Why Am I Getting Notifications of New User Registrations On My Site?
A common question I get from new WordPress users (twice in the past week as a matter of fact), typically arriving in a panic-stricken email, is “Why am I getting notices of new user registrations on my site?” The follow-up questions are along the lines of “Have I been hacked??” “Is this spam?” “How do I make the madness stop?”
The answer is thankfully simple. There’s one little setting in your WordPress dashboard which is needlessly (at least in most cases) allowing people to register for your site. Unless you’ve deliberately customized it, the registration screen is at the same url on most WordPress sites:
http://www.yourdomain.com/wp-login.php?action=register
So it’s easy for spambots to find that page in an automated fashion. And those spambots love a good form to fill in whether that’s a comment form, a contact form or a registration form!
Turn it off by going to:
Settings > General
Look for the Membership field.You’ll see that the box where it says “Anyone can register” is checked. Simply uncheck it and hit Save Changes.
What are subscribers and do I need them?
The WordPress Subscriber role gives the user virtually no special privileges. Their view of the dashboard is extremely limited – they can only update their own profile. They cannot access any of your content in the backend or any of the settings. So they can do no damage. The only cases in which you need Subscribers are if for some reason you are requiring people to be logged in to comment on your blog (find that setting under Settings > Discussion) or if you are running a membership site. Membership sites are where you require users to have an account on your site in order to view certain content that is not accessible to the public. In this case you would need to leave the registration option checked so people can sign up for an account. This process would usually by managed by a membership plugin. For the most comprehensive guide to membership plugins please check out my friend Chris Lema’s blog.

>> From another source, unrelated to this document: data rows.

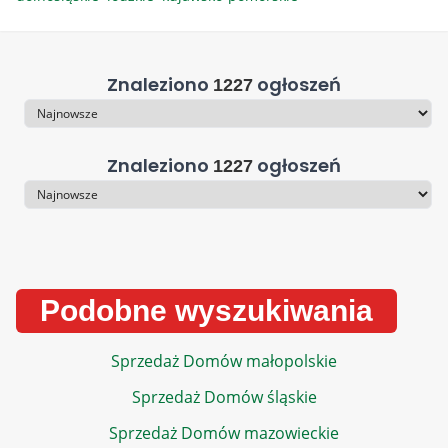
Znaleziono
ogłoszeń
1227
Sortowanie
Znaleziono
ogłoszeń
1227
Sortowanie
Podobne wyszukiwania
Sprzedaż Domów małopolskie
Sprzedaż Domów śląskie
Sprzedaż Domów mazowieckie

A common misconception is that WordPress subscribers are the same as email subscribers. They are not! So you do not need to enable this feature if all you want is people signing up for your email list. In that case, you can use a plugin or code provided by your email marketing provider – Aweber, MailChimp and the like – to provide an opt-in form. The WordPress Subscriber role by default provides no email notifications of new blog posts or anything like that.
Hope that clears things up! If you have questions, leave a comment!
Thanks a million for your oh so simple explanation. I was really worried at first until I read this post, especially because of the news I’ve been getting about malicious takeovers of vulnerable sites.
Thanks for this explanation. I’ve been deleting subscribers for months because I didn’t know how to turn this off!
Thank you for clarifying this for me :)
Thanks for explaining I was getting 5 – 7 registration from nowhere every day.
LUCY
Thanks for an explanation in “real” English that non-techies can understand. I can now delete six years worth of useless “subscribers” via the “Anyone can register” option I have had checked all along.
Keep on keepin’ on!
NEAL
Thanks so much for your lovely comment! Glad the post helped!
Useful, thank you
“Anyone can register” unchecked
Do I remove these users?
Yes, if they are just spam users, you can delete them :)
What a fantastic simple explanation to a mind boggling question (to a non-techy) like me! Thanks a bunch! x
Thank you so much for a simple quick fix. Fixes usually take me hours. I am so grateful.
But where are their emails stored, and is it possible to download these emails in csv or other format so I can add them to my database?
You should not add them to your database because:
1. they are probably spam
2. they have not consented to be added to your database, so in that case, you would then be the spammer ;)
How can I stop spam registrations if I want legit people to register?
You can put a honeypot or simple captcha on the registration screen, to stop the bots.
Hi Lucy, What is the difference between honey pot and captcha? And how do you get this?
Much appreciated
A captcha is something that the user actually sees and has to fill out. For example they will see an image with some numbers and letters and they have to type in the numbers and letters they see. A honey pot is not visible to the user at all.
Thank you soooo much
Great. Thanks for the article!
Yesterday, I suddenly got several emails saying I had new registered users. Hadn’t happen for months even when I’ve failed to update plugins. Suddenly, I’ve had about a dozen in the last 24 hours.
Case solved. I hope.
It's often spambots which sign up and clutter your database with extra user accounts. As you said, the only reason you should want to allow people to sign up is for registered commenters, but blog commenting plugins/codes such as that of Facebook and Disqus are pretty good at blocking out the spam bots. In my opinion, there's no real need for allowing account registrations, but this is a great explanation of what's possible and how to take precautions. Kudos!
Just out of curiosity, do real people ever register as subscribers on a blog via this registration portal? If so, why do they register and what do they get in response?